VG: Could Dwight Howard be on the downturn? Seems hard to believe, but Howard will be 30 come December and his numbers were down across the board as he battled a right knee injury that caused him to miss half the season.
When healthy, he’s still one of the more impactful pivot men in the league, especially on the defensive end. But he experienced that debilitating back injury his last season in Orlando, didn’t have the impact in Los Angeles many thought he would’ve and is now entering his 12th season. Many don’t realize this, but Howard is the shortest center in the league, standing at barely 6-foot-10. His athleticism and strength enabled him to overcome his vertical limitations but if injuries are starting to catch up with him, his effectiveness will continue to wane.
Despite the game placing more of an emphasis on the swingmen and small guards, if Howard was at his best while playing alongside MVP runner-up James Harden, then the Rockets would be mentioned with Golden State, San Antonio and Oklahoma City as title contenders. Instead, they’re a step behind.
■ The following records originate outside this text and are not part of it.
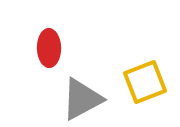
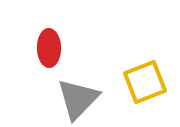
gray triangle: moved 4 px left; rotated 18 degrees counterclockwise
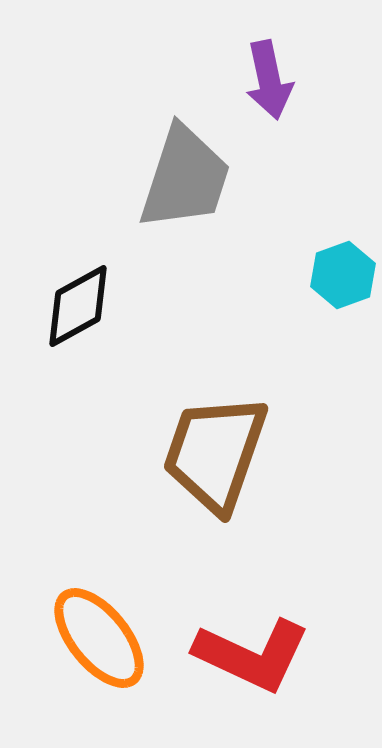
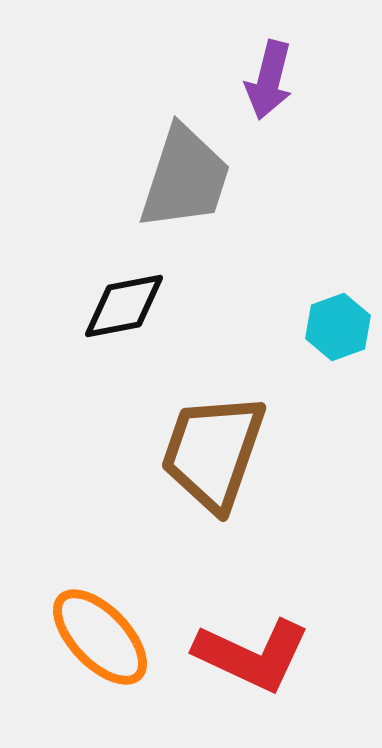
purple arrow: rotated 26 degrees clockwise
cyan hexagon: moved 5 px left, 52 px down
black diamond: moved 46 px right; rotated 18 degrees clockwise
brown trapezoid: moved 2 px left, 1 px up
orange ellipse: moved 1 px right, 1 px up; rotated 5 degrees counterclockwise
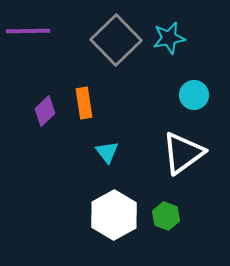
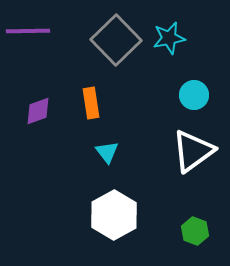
orange rectangle: moved 7 px right
purple diamond: moved 7 px left; rotated 24 degrees clockwise
white triangle: moved 10 px right, 2 px up
green hexagon: moved 29 px right, 15 px down
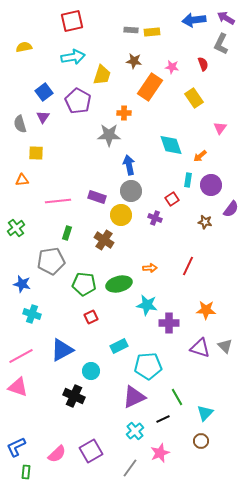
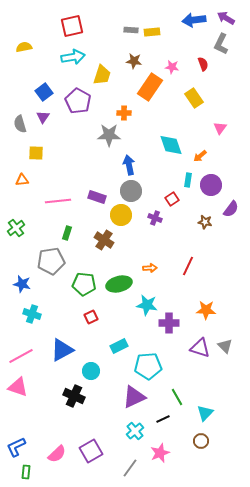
red square at (72, 21): moved 5 px down
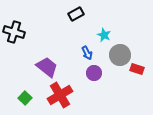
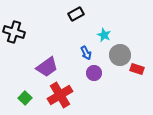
blue arrow: moved 1 px left
purple trapezoid: rotated 105 degrees clockwise
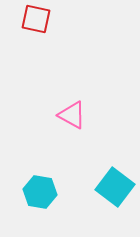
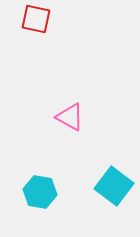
pink triangle: moved 2 px left, 2 px down
cyan square: moved 1 px left, 1 px up
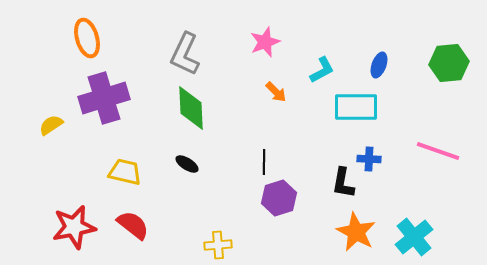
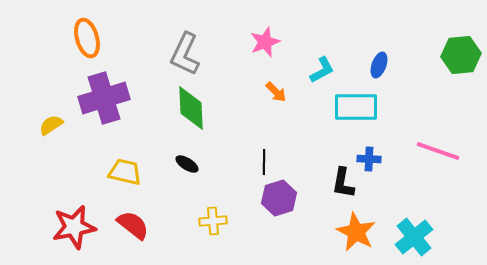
green hexagon: moved 12 px right, 8 px up
yellow cross: moved 5 px left, 24 px up
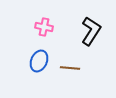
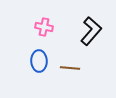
black L-shape: rotated 8 degrees clockwise
blue ellipse: rotated 25 degrees counterclockwise
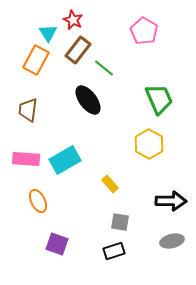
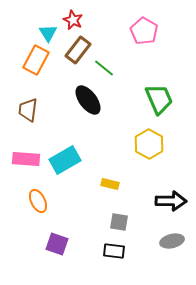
yellow rectangle: rotated 36 degrees counterclockwise
gray square: moved 1 px left
black rectangle: rotated 25 degrees clockwise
He barely played 30 minutes a game last season, so his per-36 minute numbers of 19.0 points and 12.7 rebounds rank right up there with his career averages. But how many big men get healthier past the age of 30? Even Alonzo Mourning’s body began to break down before his kidney disease was discovered before the 2002-03 season. Ewing’s last All-Star appearance came in Year 12. Olajuwon, the rare player who seemed to get better into his 30’s, made his last All-Star appearance in Year 13. Howard is far from done as an impact player, but expecting him to be the feared force every night of the year could be asking a bit much.